In [None]:
# in colab, please run:
!pip install transformers sentence-transformers datasets rouge_score nltk

### [In-class version] Summarization

This notebook will guide you through the basics of test summarization within a nlp_cource seminar.

Later this day, the notebook will be replaced by a longer "homework" version.

In [None]:
import nltk
import numpy as np
nltk.download('punkt')
nltk.download('stopwords')

In [None]:
import datasets
data = datasets.load_dataset("multi_news")
train_dataset, val_dataset = data['train'], data['validation']

SEMINAR_MODE = True

if SEMINAR_MODE:
    val_dataset = [val_dataset[i] for i in range(0, len(val_dataset), 5)]

In [None]:
example = val_dataset[42]
sources = tuple(filter(len, map(str.strip, example['document'].split('|||||'))))

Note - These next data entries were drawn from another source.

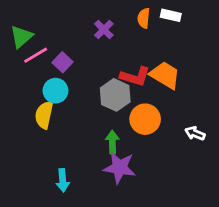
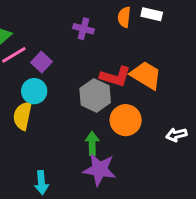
purple cross: (104, 30) -> (84, 29), turned -30
white arrow: (195, 133) -> (176, 135), turned -36

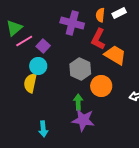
white rectangle: (152, 14) -> (119, 13), turned -40
purple cross: (84, 29) -> (72, 23), size x1.6
red L-shape: (115, 77) -> (98, 39), moved, turned 100

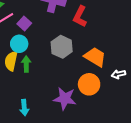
orange trapezoid: (115, 55) -> (95, 57), moved
orange circle: (101, 86) -> (89, 84), moved
green arrow: (78, 102) -> (26, 64), moved

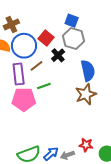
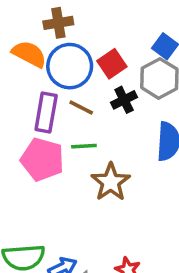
brown line: (36, 66) -> (81, 108), turned 48
brown star: (86, 94) -> (111, 182), moved, turned -30

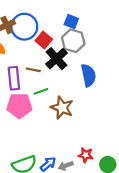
blue circle: (70, 66) -> (24, 27), moved
black cross: (124, 100) -> (56, 59), size x1.5

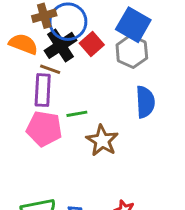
blue square: (71, 22) -> (133, 25), size x1.6
black cross: (56, 59) -> (61, 45), moved
brown line: (33, 70) -> (50, 69), moved

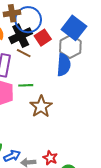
brown line: (50, 69) -> (24, 53), moved
blue semicircle: (145, 102) -> (64, 65), moved

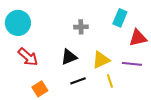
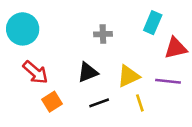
orange square: (40, 89) -> (52, 102), moved

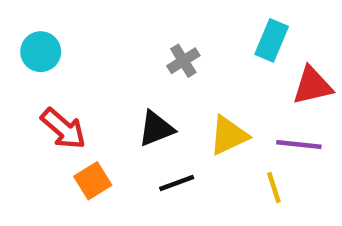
cyan circle: (23, 29) -> (41, 52), size x0.7
gray cross: (103, 34) -> (183, 61), turned -30
yellow line: (140, 103) -> (274, 188), moved

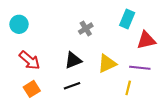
orange square: (93, 181) -> (32, 89), moved
black line: (177, 183) -> (72, 86), moved
yellow line: (274, 188) -> (128, 88), turned 32

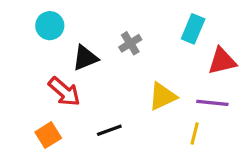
cyan circle: (19, 24) -> (50, 26), moved
red arrow: (30, 60) -> (64, 92), moved
black triangle: (73, 60) -> (85, 58), moved

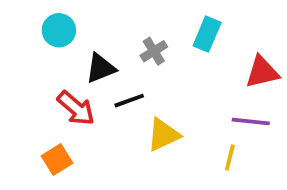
cyan rectangle: (193, 29) -> (207, 34), moved
yellow triangle: (162, 96) -> (163, 135), moved
black line: (109, 130) -> (129, 101), moved

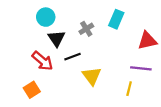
cyan circle: (59, 30) -> (46, 17), moved
black triangle: (101, 68) -> (56, 38), turned -42
yellow triangle: (163, 135) -> (92, 76), turned -42

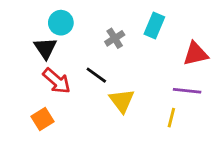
black triangle: (56, 38) -> (45, 48), moved
black line: (72, 57) -> (96, 75), turned 56

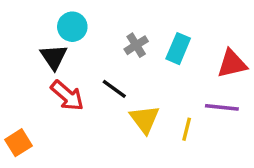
cyan rectangle: (154, 26) -> (178, 49), moved
yellow line: (171, 118) -> (187, 129), moved
orange square: (42, 119) -> (18, 143), moved

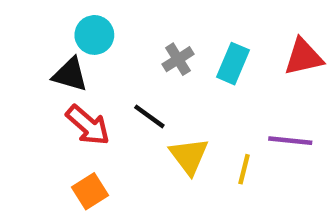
black triangle: (54, 57) -> (70, 75), turned -40
red triangle: (232, 64) -> (303, 57), moved
orange square: (18, 143) -> (90, 191), moved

for i, source in enumerate(sources):
    print(f"SOURCE #{i}: {source}\n{'=' * 50}\n")
print("SUMMARY:\n", example['summary'])

In [None]:
MAX_WORDS = 100

def summarize_baseline(doc: str, max_words=MAX_WORDS):
    sentences = nltk.sent_tokenize('\n'.join(doc.split('|||||')))
    summary = []
    num_words = 0
    
    for sent in sentences:
        sentence_length = len(nltk.word_tokenize(sent))
        if num_words + sentence_length > max_words:
            break
        num_words += sentence_length
        summary.append(sent)
    return ' '.join(summary)

In [None]:
print(summarize_baseline(val_dataset[42]['document']))

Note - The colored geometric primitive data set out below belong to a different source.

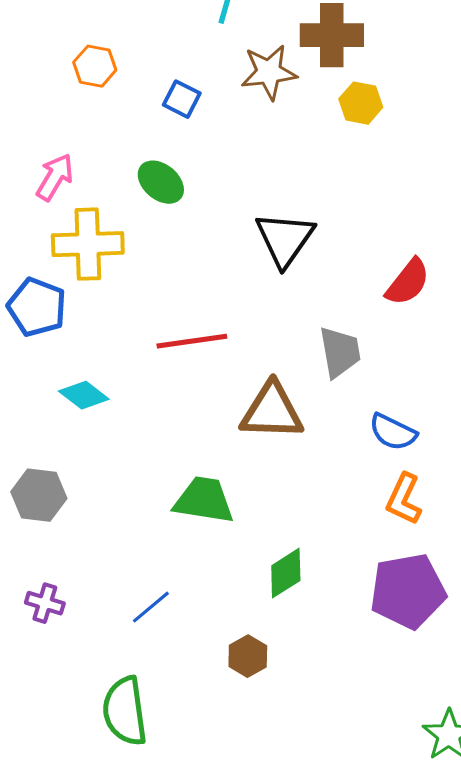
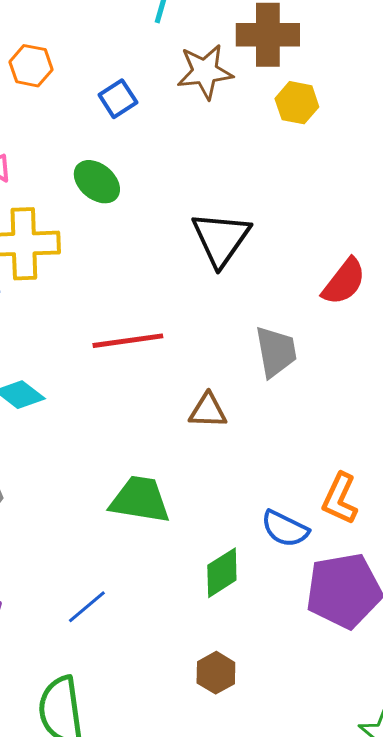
blue square: (182, 99) -> (118, 99), turned 30
brown triangle: (272, 411) -> (208, 411), size x0.6
blue semicircle: (393, 432) -> (285, 529), moved
brown hexagon: (248, 656) -> (216, 673), moved

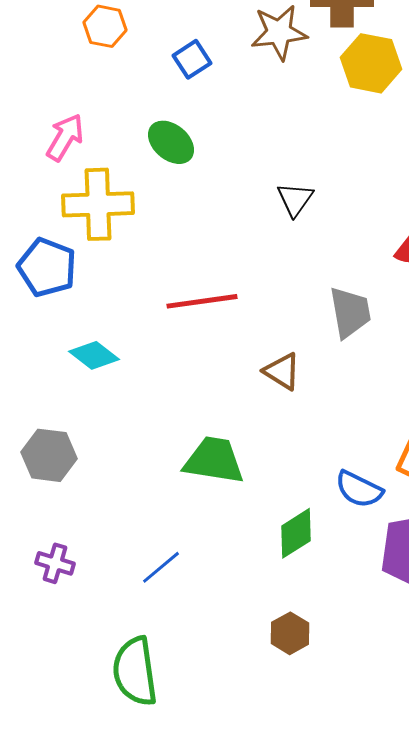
yellow hexagon: (297, 103) -> (371, 63), size x1.4
black triangle: (221, 239) -> (295, 199), size x0.6
brown triangle: (208, 411) -> (282, 371), turned 30

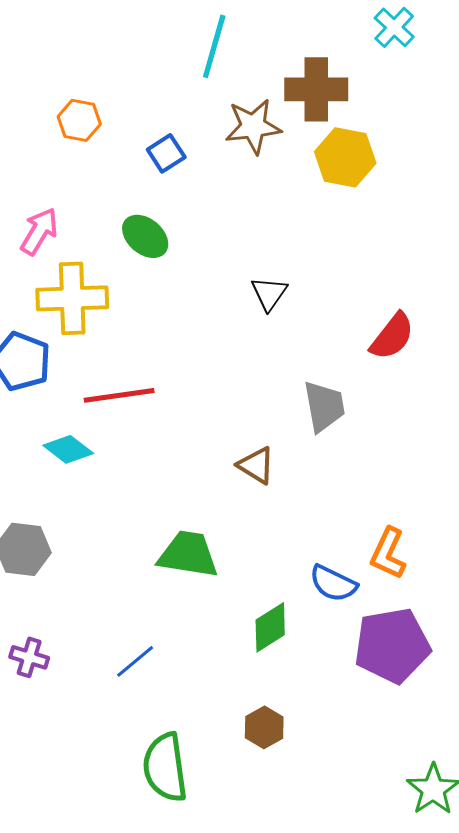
red line: (202, 301) -> (119, 395), moved
green semicircle: (135, 671) -> (165, 767), moved

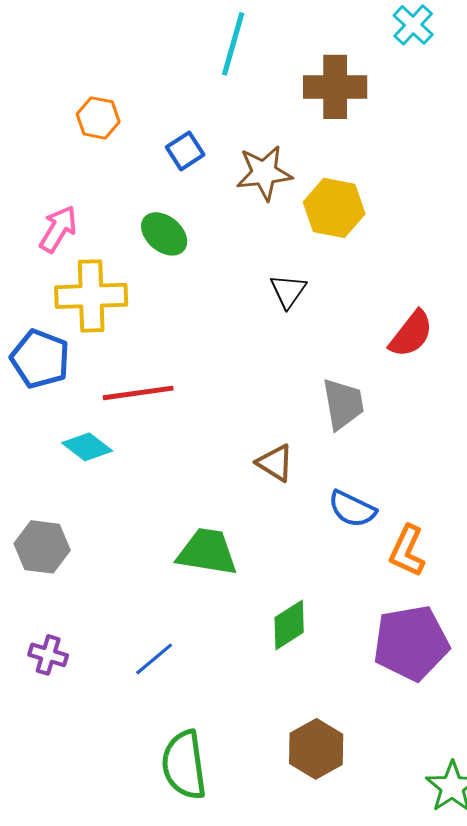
brown star: (253, 126) -> (264, 173), moved
yellow hexagon: (345, 157) -> (334, 208), moved
blue semicircle: (333, 583) -> (352, 509), moved
brown hexagon: (264, 727) -> (316, 749), moved, size x1.4

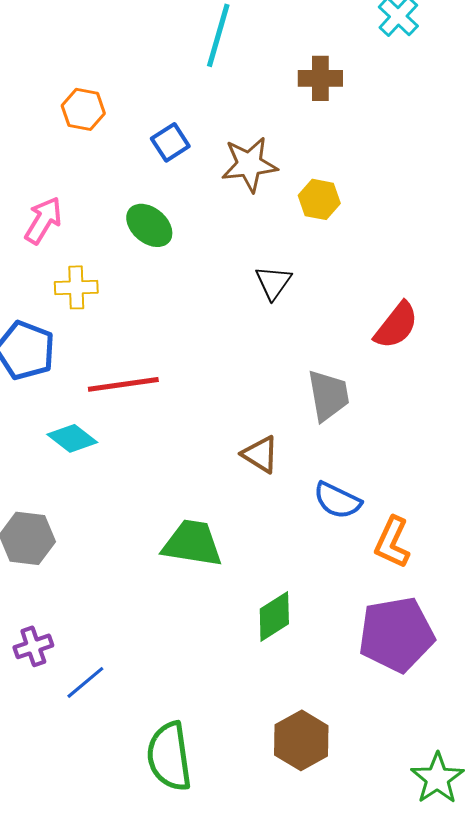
brown cross: (335, 87) -> (320, 78), size x0.7
yellow hexagon: (334, 208) -> (319, 199), size x0.7
yellow cross: (91, 296) -> (76, 287), size x0.6
purple cross: (48, 655) -> (33, 646), turned -36
blue line: (154, 659) -> (85, 682), moved

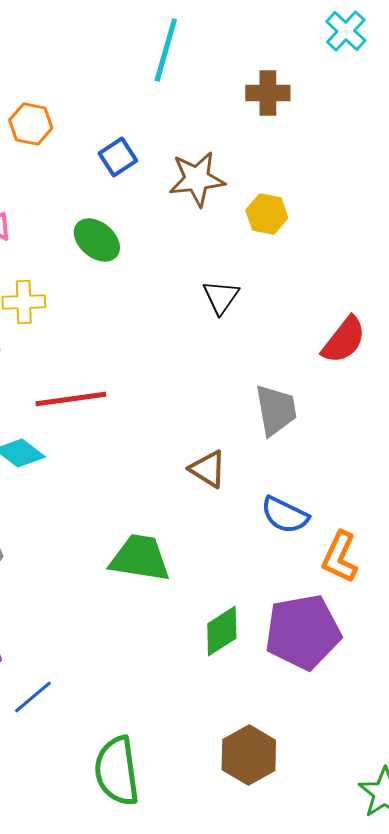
purple pentagon: (396, 634) -> (303, 632), moved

### Okay, but is it any good?

In [None]:
from rouge_score import rouge_scorer
from tqdm.auto import trange


scorer = rouge_scorer.RougeScorer(['rouge1', 'rougeL'], use_stemmer=True)
scores = scorer.score(target='The quick brown fox jumps over the lazy dog',
                      prediction='The quick brown dog jumps on the log.')
print(scores['rouge1'].fmeasure, scores['rougeL'].fmeasure)

In [None]:
def compute_rouge_f1(dataset, predictions):
    
    <YOUR CODE: compute mean f-measures for Rouge-1 and Rouge-L>
    return mean_r1, mean_rL

In [None]:
baseline_predictions = [summarize_baseline(row['document']) for row in val_dataset]
baseline_rouge1, baseline_rougeL = compute_rouge_f1(val_dataset, baseline_predictions)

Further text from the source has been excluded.